Adobe Photoshop G5 upgrade?

Stridder44

Universal Traveler
I saw this the other day and, for some odd reason, found it rather funny. But otherwise, this is a cool update. Glad to see Adobe still cares (they must anyway, they put out an update for a computer almost no one seems to have yet:p:D).
 
Not really, as it doesn't add any additional features, nor does it fix any bugs. It's just the addition of optimised codes for one kind of machine. You'll see a 7.0.2 update when there are bugs fixed (Windows as well as Mac OS version). But seeing that Adobe is on track with the betas of version 8, I guess we won't see another 7.x update.
 
Ditto.

I can't think of anything wrong with 7, though I probably could after using it for a session; does anyone have suggestions for fixes for APS 8?
 
All I've heard about is non-square pixels and filter layers, whatever that means. :rolleyes: Someone explain those to me, please :D
 
Non-square pixels?????

I'd LOVE to see how they're going to pull that off, and how they'll get around displays having only square pixels.

You can already apply filters in "pseudolayers," You can selectively show/hide their effects as well as select a mask to which to apply them... so I'm not sure what is going to be so different about that.
 
As in filter adjustment layers. Currently, you can create layers like you said that apply an image adjustment to everything beneath it, but this will apply to filters too, so you can make a gaussian blur adjustment layer, and apply a filter to it or make it semitransparent. An excellent addition. I heard something about this before, but I have no idea where.
 
Originally posted by Rhino_G3
Non-square pixels?????

I'd LOVE to see how they're going to pull that off, and how they'll get around displays having only square pixels.
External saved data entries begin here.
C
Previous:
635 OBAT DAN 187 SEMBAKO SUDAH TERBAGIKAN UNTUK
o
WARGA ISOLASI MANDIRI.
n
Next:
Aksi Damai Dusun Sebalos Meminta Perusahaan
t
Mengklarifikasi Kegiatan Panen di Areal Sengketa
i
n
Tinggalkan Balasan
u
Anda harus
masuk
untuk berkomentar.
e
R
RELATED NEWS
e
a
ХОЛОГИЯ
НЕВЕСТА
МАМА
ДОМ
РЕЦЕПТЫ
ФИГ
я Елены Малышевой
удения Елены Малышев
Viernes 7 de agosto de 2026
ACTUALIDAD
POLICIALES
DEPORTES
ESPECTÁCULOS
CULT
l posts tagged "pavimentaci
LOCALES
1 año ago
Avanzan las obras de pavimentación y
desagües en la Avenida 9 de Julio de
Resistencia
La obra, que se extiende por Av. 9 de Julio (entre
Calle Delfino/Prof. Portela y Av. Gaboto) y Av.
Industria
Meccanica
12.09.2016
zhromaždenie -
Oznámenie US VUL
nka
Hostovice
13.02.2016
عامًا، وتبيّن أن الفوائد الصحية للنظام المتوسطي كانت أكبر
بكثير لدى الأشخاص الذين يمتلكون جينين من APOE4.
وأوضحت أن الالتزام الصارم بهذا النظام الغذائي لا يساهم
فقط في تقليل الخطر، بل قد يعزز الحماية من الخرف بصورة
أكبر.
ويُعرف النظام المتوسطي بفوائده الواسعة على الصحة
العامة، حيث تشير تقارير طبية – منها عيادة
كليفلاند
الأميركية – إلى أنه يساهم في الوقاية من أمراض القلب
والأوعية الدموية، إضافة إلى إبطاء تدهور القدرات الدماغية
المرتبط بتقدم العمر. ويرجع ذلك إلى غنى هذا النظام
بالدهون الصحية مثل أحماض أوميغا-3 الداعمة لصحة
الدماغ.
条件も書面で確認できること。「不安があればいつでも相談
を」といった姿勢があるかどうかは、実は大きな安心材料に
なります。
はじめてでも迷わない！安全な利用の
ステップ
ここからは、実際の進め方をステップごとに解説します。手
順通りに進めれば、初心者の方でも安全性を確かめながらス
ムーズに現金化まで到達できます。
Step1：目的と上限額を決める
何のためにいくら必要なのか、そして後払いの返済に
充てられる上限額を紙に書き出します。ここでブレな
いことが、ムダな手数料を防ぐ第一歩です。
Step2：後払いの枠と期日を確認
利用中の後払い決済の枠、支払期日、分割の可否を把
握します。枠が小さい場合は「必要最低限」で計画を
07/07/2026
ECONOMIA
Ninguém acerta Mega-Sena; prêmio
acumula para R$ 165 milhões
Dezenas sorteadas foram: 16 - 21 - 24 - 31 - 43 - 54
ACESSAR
Guessing about this - but a pixel as recorded in a document is not always shown as a pixel on the screen - when you zoom for example. Might non-square pixels be recorded differently so that when you scale a document, you don't get the dreaded jaggies?
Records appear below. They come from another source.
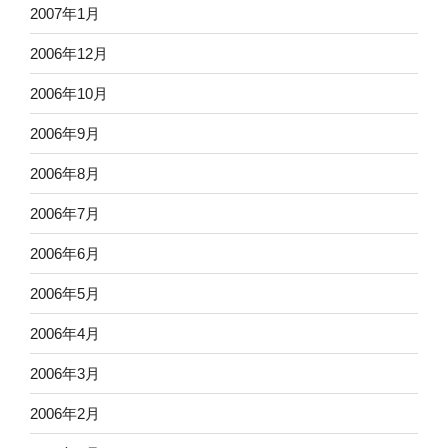
2007年1月
2006年12月
2006年10月
2006年9月
2006年8月
2006年7月
2006年6月
2006年5月
2006年4月
2006年3月
2006年2月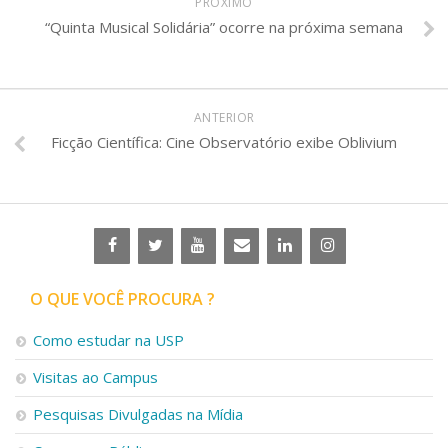
PRÓXIMO
“Quinta Musical Solidária” ocorre na próxima semana
ANTERIOR
Ficção Científica: Cine Observatório exibe Oblivium
O QUE VOCÊ PROCURA ?
Como estudar na USP
Visitas ao Campus
Pesquisas Divulgadas na Mídia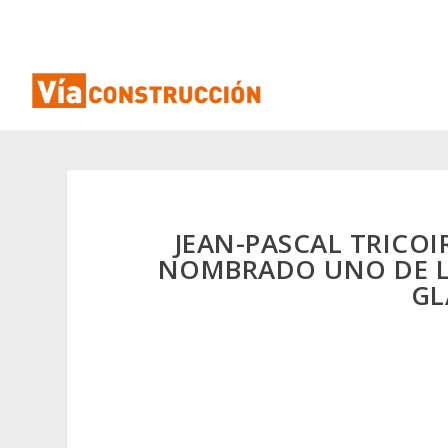
JEAN-PASCAL TRICOIR
NOMBRADO UNO DE LO
GL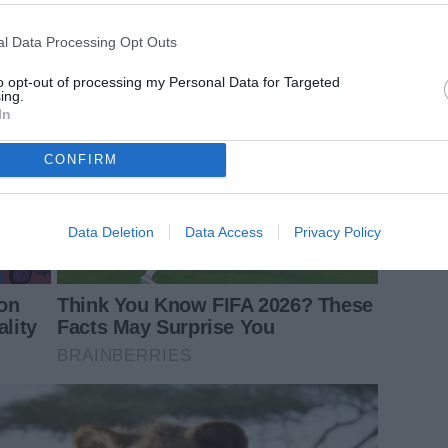
l Data Processing Opt Outs
to opt-out of processing my Personal Data for Targeted
ing.
In
CONFIRM
Data Deletion
Data Access
Privacy Policy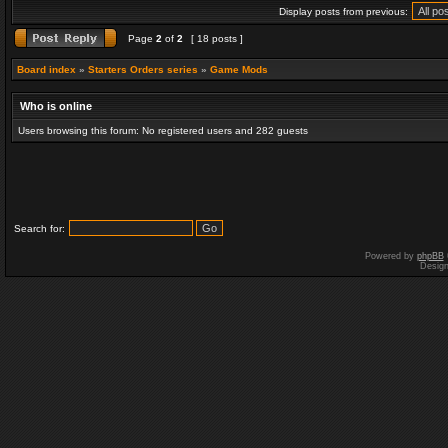
Display posts from previous:
Page
2
of
2
[ 18 posts ]
Board index
»
Starters Orders series
»
Game Mods
Who is online
Users browsing this forum: No registered users and 282 guests
Search for:
Powered by
phpBB
Desig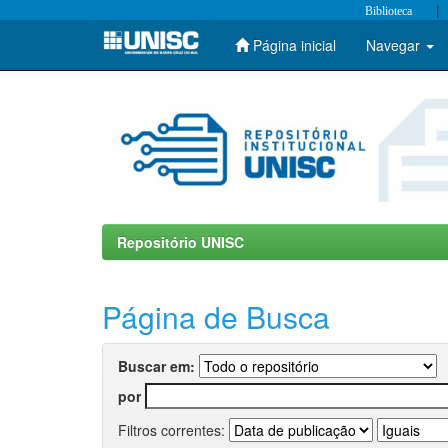
|
Biblioteca
Página inicial
Navegar
Skip
navigation
Repositório UNISC
Página de Busca
Buscar em:
por
Filtros correntes: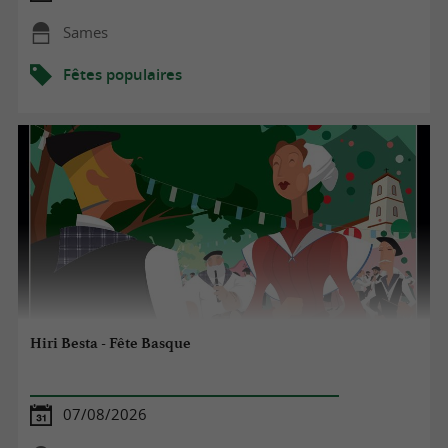
Sames
Fêtes populaires
Hiri Besta - Fête Basque
07/08/2026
Just a guess - seems like it's a nice compromise between bitmaps and vector stuff. I use corel draw a lot because for scaleable stuff it means that I can work with small documents but make them bigger later - logos first, t-shirts and posters later...
 
I was thinking the same thing. Raster/vector hybrid maybe. It looks for continuity in hue, saturation, brightness between one pixel and another, and smooths the difference between them, making it look closer to a black line, for example, than adjacent diagonal pixels.
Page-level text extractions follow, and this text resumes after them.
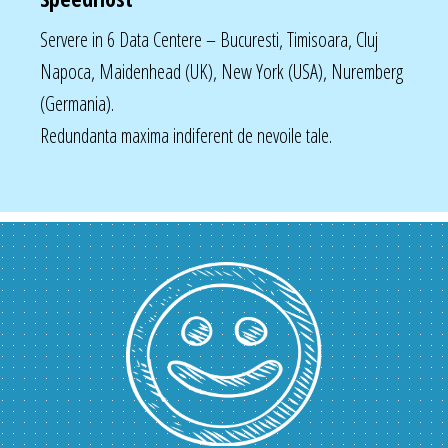
Servere in 6 Data Centere – Bucuresti, Timisoara, Cluj
Napoca, Maidenhead (UK), New York (USA), Nuremberg
(Germania).
Redundanta maxima indiferent de nevoile tale.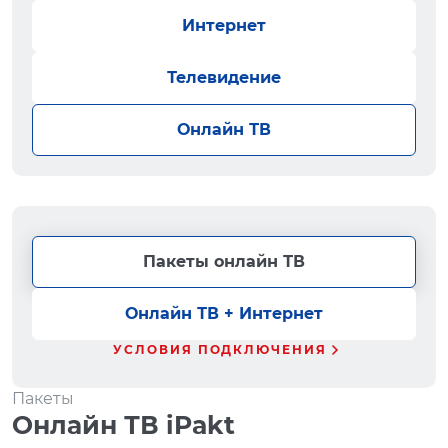
Интернет
Телевидение
Онлайн ТВ
Пакеты онлайн ТВ
Онлайн ТВ + Интернет
УСЛОВИЯ ПОДКЛЮЧЕНИЯ
Пакеты
Онлайн ТВ iPakt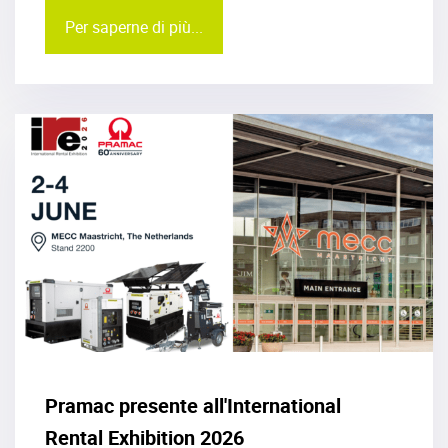
Per saperne di più...
Pramac presente all'International
Rental Exhibition 2026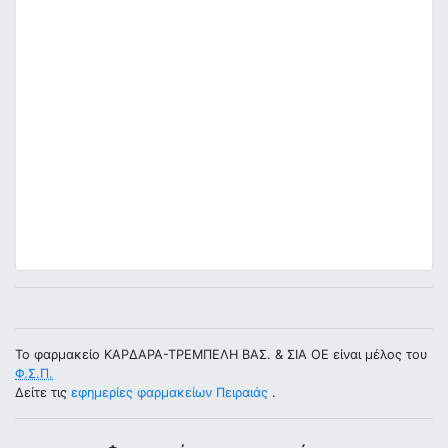
Το φαρμακείο ΚΑΡΔΑΡΑ-ΤΡΕΜΠΕΛΗ ΒΑΣ. & ΣΙΑ ΟΕ είναι μέλος του
Φ.Σ.Π.
Δείτε τις
εφημερίες φαρμακείων Πειραιάς
.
It'll be very interesting to see.
 
I think Adobe should, now that TIFFany3 is gone, add the main pro-features of TIFFany3 to Photoshop. The best thing about that Photoshop competitor was that you could have layers using different resolutions and colour settings, i.e. Layer 1 could be a 150 dpi CMYK background, Layer 2 a 1200 dpi, black&white type layer, Layer 3 a 600 dpi CMYK graphic. This gives more speed to the application, as not everything has to be 1200 dpi (but you still want that res for the type!).
 
Adobe has been working on that for years. They started with that SVG some years ago, so if they advanced that, we can see the end of image quality lose or a much better data management, although i would assume the image will need to be captured in this format for it to work from input, to PS then a final output at optimal quality.
 
What was that one program that had a lot of image manipulation tools that Photoshop could not compete with? You could recolor a portion of an image much more easily than in Photoshop, and stuff like that. It's not a Photoshop replacement, but more of an addition for color and image manipulation and the like.
 
umm, that i don't know. Couldn't have been one of the Corel paint apps, and painter was in a category of its own.
 
Check out this page for an explanation of non-square pixels... it simply has to do with the ratio of the width of a pixel to its height. Square pixels have a width:height ratio of 1:1, nonsquare pixels have something else. This pops up when dealing with video editing, so non-square pixels in Photoshop may have more to do with integration into video or other non-computing media output where square pixels become distorted.